In their letter, Fahey and Jama also requested that OHCS make improvements to the Allita 360 web portal that has caused headaches for tenants and back-end staff alike. They suggest the application move toward a more tenant-friendly and accessible process for those who don’t have computer access or whose first language is not English.
They’re also urging the state and its partners to take advantage of flexibilities that the federal government is allowing states to help speed this process.
That includes allowing applicants to self attest that the financial information they’re providing is accurate rather than providing documentation in an attempt to remove barriers which have made the process overly burdensome for low-income families.
Fahey told OPB Tuesday that while much of the focus in this effort has been on improving the speed and efficiency with which the state is processing applications, messaging also remains a major problem as thousands of people remain unaware these protections and assistance dollars are available to them.

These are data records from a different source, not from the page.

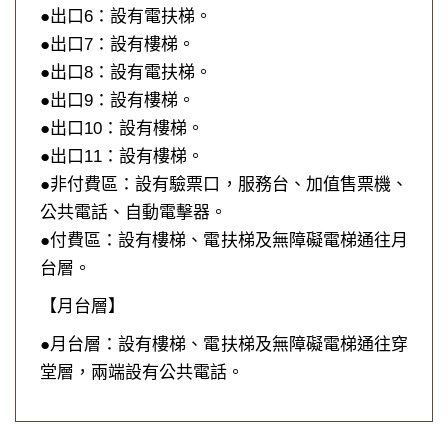
●出口6：設有電扶梯。
●出口7：設有樓梯。
●出口8：設有電扶梯。
●出口9：設有樓梯。
●出口10：設有樓梯。
●出口11：設有樓梯。
●非付費區：設有驗票口，服務台、加值售票機、
公共電話、自動電擊器。
●付費區：設有樓梯、電扶梯及無障礙電梯通往月
台層。
【月台層】
●月台層：設有樓梯、電扶梯及無障礙電梯通往穿
堂層，兩端設有公共電話。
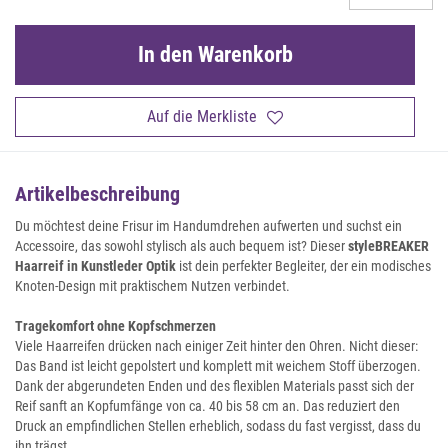
In den Warenkorb
Auf die Merkliste
Artikelbeschreibung
Du möchtest deine Frisur im Handumdrehen aufwerten und suchst ein
Accessoire, das sowohl stylisch als auch bequem ist? Dieser
styleBREAKER
Haarreif in Kunstleder Optik
ist dein perfekter Begleiter, der ein modisches
Knoten-Design mit praktischem Nutzen verbindet.
Tragekomfort ohne Kopfschmerzen
Viele Haarreifen drücken nach einiger Zeit hinter den Ohren. Nicht dieser:
Das Band ist leicht gepolstert und komplett mit weichem Stoff überzogen.
Dank der abgerundeten Enden und des flexiblen Materials passt sich der
Reif sanft an Kopfumfänge von ca. 40 bis 58 cm an. Das reduziert den
Druck an empfindlichen Stellen erheblich, sodass du fast vergisst, dass du
ihn trägst.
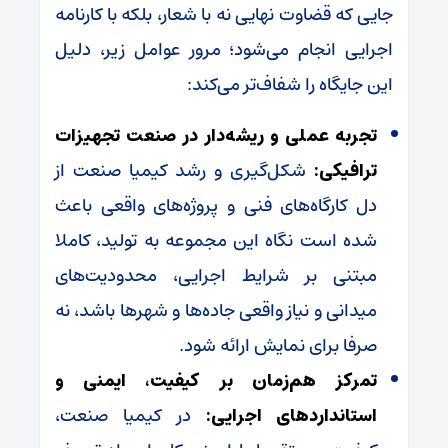
جایی که قضاوت نهایی نه با شعار، بلکه با کارنامه
اجرایی انجام می‌شود؛ مرور عوامل زیر، دلیل
این جایگاه را شفاف‌تر می‌کند:
تجربه عملی و ریشه‌دار در صنعت تجهیزات
ترافیکی:
شکل‌گیری و رشد کیمیا صنعت از
دل کارگاه‌های فنی و پروژه‌های واقعی باعث
شده است نگاه این مجموعه به تولید، کاملا
مبتنی بر شرایط اجرایی، محدودیت‌های
میدانی و نیاز واقعی جاده‌ها و شهرها باشد، نه
صرفا برای نمایش ارائه شود.
تمرکز هم‌زمان بر کیفیت، ایمنی و
استانداردهای اجرایی:
در کیمیا صنعت،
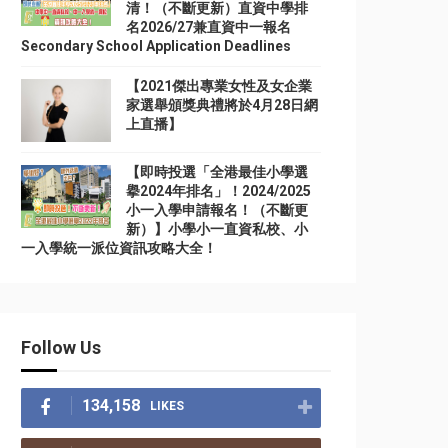
清！（不斷更新）直資中學排
名2026/27兼直資中一報名
Secondary School Application Deadlines
【2021傑出專業女性及女企業
家選舉頒獎典禮將於4月28日網
上直播】
【即時投選「全港最佳小學選
擧2024年排名」！2024/2025
小一入學申請報名！（不斷更
新）】小學小一直資私校、小
一入學統一派位資訊攻略大全！
Follow Us
134,158
LIKES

“The other piece of this, the outreach and communication, making sure people know about the assistance and protections, has not had as much attention as it should,” Fahey said. “There are some success stories in doing that outreach, but, generally, I worry that too many are leaving their apartments before they even get to the court process.”
Sybil Hebb is an attorney with the Oregon Law Center, where a coalition of lawyers have established a statewide eviction defense project aimed at responding to this crisis. Hebb said Fahey is right to assume there are vast numbers of Oregonians who are unaware of their options, and simply self evict before the process has begun in earnest.
“Nonpayment eviction court cases are just the tip of the iceberg,” Hebb said. “There is widespread displacement that’s happening across communities as tenants lose hope that they will ever receive protections.”